Early in the 21-day reset, Irene mentioned that the first step in healing is getting out of a stressful environment. For me, that was my apartment. My downstairs neighbor’s lifestyle revolved around playing racecar or war-related video games until 5 am every night.
Despite my formal complaints through the landlord and my almost nightly wall-banging, he decided he simply could not live without playing these games at maximum volume every night. Even with earplugs, a white noise machine, and fans, it still felt like I was in a war zone.
Serendipitously, the same day that I heard Irene mention the importance of getting out of a stressful environment, I saw that a bigger apartment in my building had JUST become available. It felt like a sign. Like the universe was saying, “THIS. This is what’s going to keep her from saying earnestly insane things on the internet for a while.” Then I moved in one week later and my home life has been extremely chill and quiet ever since.
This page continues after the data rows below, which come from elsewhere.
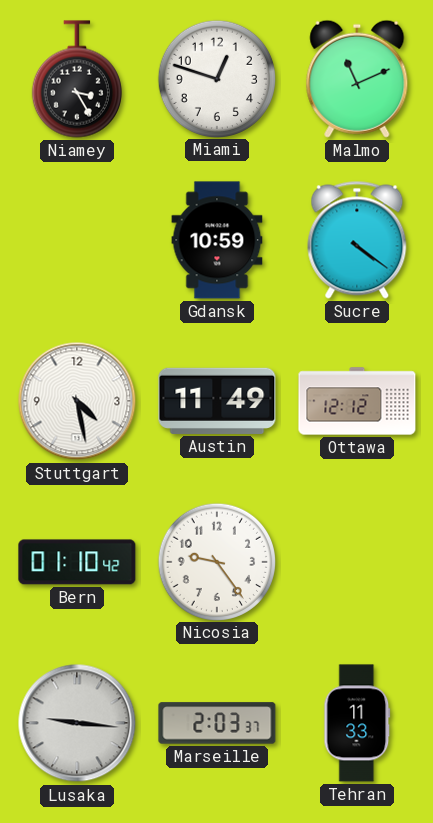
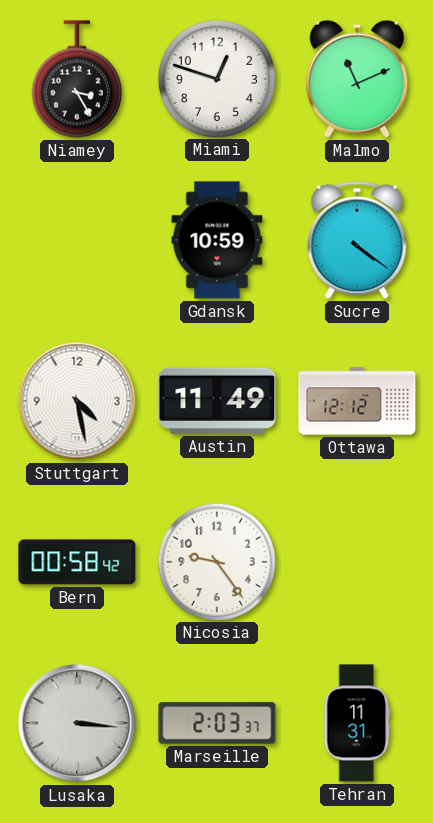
Bern: 01:10 -> 00:58
Lusaka: 9:16 -> 3:16
Tehran: 11:33 -> 11:31
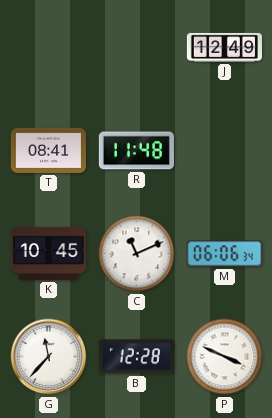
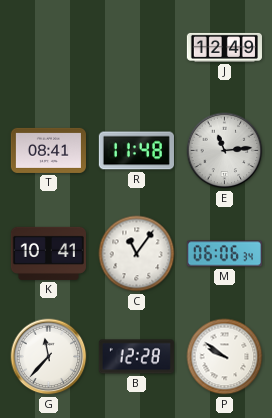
E: none -> 11:14
K: 10:45 -> 10:41
C: 11:11 -> 11:06
P: 3:49 -> 9:51
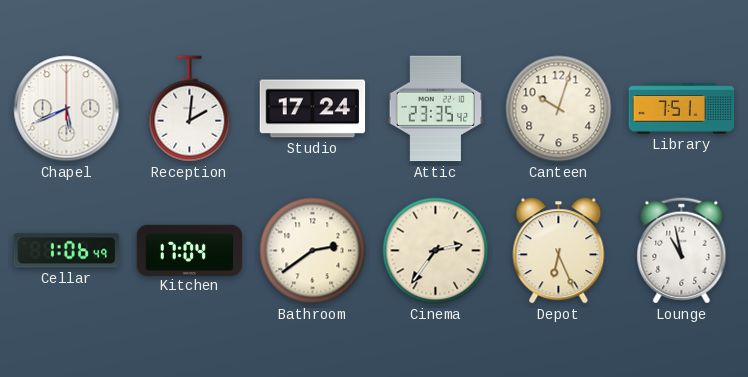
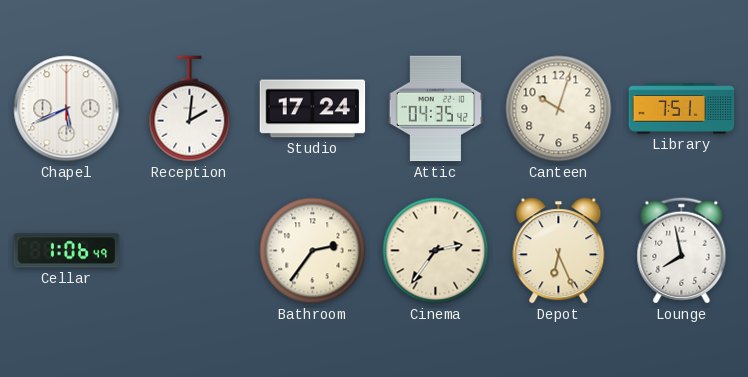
Attic: 23:35 -> 04:35
Kitchen: 17:04 -> none
Bathroom: 2:39 -> 2:36
Lounge: 10:58 -> 7:58
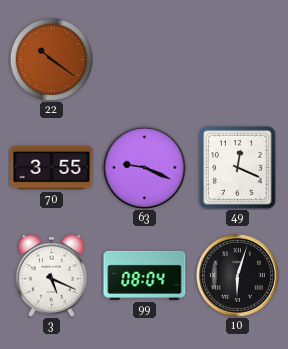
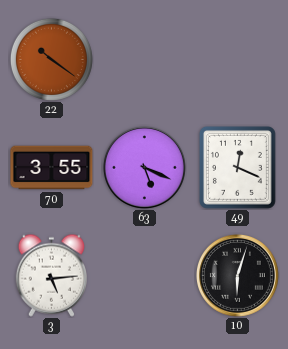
63: 9:19 -> 5:19
3: 5:19 -> 5:14
99: 08:04 -> none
Once everything settled down and I could spend my nights focusing solely on nervous system learning, the answer to Lifelong Mystery #2 dropped. (Not really a lifetime but it feels that way so the name stays.) I found out that an OTC medicine I’ve taken for almost 3 years is 100% the cause of the extremely debilitating and weird wheezing, and airway tightening issues I’ve had that no doctors have been able to figure out. Twist!
This is a much bigger story that I’ll leave for another time. But I’m slowly going off it and feel like there’s a light at the end of the tunnel, in the not-death way 🎉, for the first time in such a long time. I have to go off it incredibly slowly because of the side effects, but working towards any sort of progress feels infinitely better than being adrift in a sea of mysteries like I have been for years.
Anyway, that’s the news for now. More to come.